The OZ

Article - source: The OZ

Help! My partner and I hate to talk about money

14 November 2022

It's Money Monday at our house, and soon it could be at yours too.

Money. It’s up there with sex, politics, and religion when it comes to the list of topics that used to be taboo to talk about.

But the world’s changed and we’re changing with it. Money is having a moment. Personal finance podcasts dominate the charts and there are thousands of people on Facebook every day sharing their own tips and tricks. Financial experts have celeb status and there are more than 2.4 million Instagram posts with the hashtag personal finance.

Even with all of that hype, it can still be hard to know where to start. 

In fact, new NAB research shows one in two Aussies don’t sit down regularly to look at their finances and one in three say money is a source of conflict in their relationship.

It gets particularly interesting when looking at Gen Z and younger millennials. A massive 63% of women aged 18 to 29 say money is a source of stress in their life, while more than half of young men that age say they have a very different attitude to money than their partner.

My clients raise money as a topic regularly. Even though it can be one of the hardest topics to talk about, particularly in a relationship, it’s one of the most important.

Finding 45 minutes a month to sit down with your partner and spend time with your money is critical. Try to make it a date and find one ‘Money Monday’ a month and pop it in your diary.  When the day arrives cook a nice meal and turn your phones off.

It’s important to set some boundaries at the start. Think about being open and honest, curious about each other’s views and respectful.

No one is right or wrong. Just different.

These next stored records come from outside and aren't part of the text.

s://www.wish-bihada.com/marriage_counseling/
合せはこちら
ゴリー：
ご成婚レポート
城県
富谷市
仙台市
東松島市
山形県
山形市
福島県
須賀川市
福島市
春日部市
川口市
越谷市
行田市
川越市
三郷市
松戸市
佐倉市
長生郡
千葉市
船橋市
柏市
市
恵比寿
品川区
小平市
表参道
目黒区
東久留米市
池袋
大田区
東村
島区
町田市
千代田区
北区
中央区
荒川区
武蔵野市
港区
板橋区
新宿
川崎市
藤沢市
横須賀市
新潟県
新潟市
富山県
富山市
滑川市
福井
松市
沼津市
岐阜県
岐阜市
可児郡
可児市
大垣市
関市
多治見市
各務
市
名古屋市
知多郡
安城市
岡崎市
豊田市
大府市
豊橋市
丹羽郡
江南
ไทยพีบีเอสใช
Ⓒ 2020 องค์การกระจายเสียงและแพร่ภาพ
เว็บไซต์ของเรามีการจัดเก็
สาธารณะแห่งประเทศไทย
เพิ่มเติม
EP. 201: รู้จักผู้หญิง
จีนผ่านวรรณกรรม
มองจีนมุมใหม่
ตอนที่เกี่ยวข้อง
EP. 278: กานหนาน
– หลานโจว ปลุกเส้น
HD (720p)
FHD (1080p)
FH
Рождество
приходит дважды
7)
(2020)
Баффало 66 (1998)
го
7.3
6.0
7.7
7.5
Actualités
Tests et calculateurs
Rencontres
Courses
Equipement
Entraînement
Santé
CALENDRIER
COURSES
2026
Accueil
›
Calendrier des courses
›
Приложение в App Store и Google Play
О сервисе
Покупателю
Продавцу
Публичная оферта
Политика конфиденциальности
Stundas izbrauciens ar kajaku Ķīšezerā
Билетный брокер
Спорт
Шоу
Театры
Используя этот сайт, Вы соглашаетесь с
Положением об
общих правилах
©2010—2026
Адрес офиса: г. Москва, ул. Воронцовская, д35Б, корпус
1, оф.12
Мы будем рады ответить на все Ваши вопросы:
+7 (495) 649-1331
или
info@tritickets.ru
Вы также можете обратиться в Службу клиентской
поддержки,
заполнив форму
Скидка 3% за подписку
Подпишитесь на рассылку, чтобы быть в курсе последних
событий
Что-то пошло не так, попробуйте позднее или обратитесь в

Begin the conversation with a trip down memory lane by going back to your childhood. Often our financial beliefs and behaviours are shaped from a very young age and you might remember how our parents talked or behaved with money.   

Understanding this about yourself or your partner helps you understand your similarities and differences so you can create healthy financial plans together. Ask questions like what did you save or spend your money on growing up and what’s the one thing you wish your parents told you or didn’t tell you about money as a kid?

Next, come back to today. Ask questions like what money concerns do you have, what are three things you’d buy if you had endless money and how important are financial goals?

Finally, get really personal. It’s important to know the numbers even if it feels awkward or confronting. Put it out there – your salary, incoming and outgoing expenses, debts and loans. Talk about your approach to managing money. Are you a spender? Saver? Budgeter? How do you feel about joint finances? Can you reduce spending?

Now the good stuff. Whether it’s a holiday (#wanderlust), saving for a home deposit, or paying off debt, create something exciting to work towards. This will keep you motivated and aligned on your goals.

Talking about money and introducing Money Mondays into your life is like building a muscle. The more you do it, the easier it’ll be. You’ll no doubt uncover diverse views that will lead to some very interesting conversations. Be curious about these differences to find your way forward.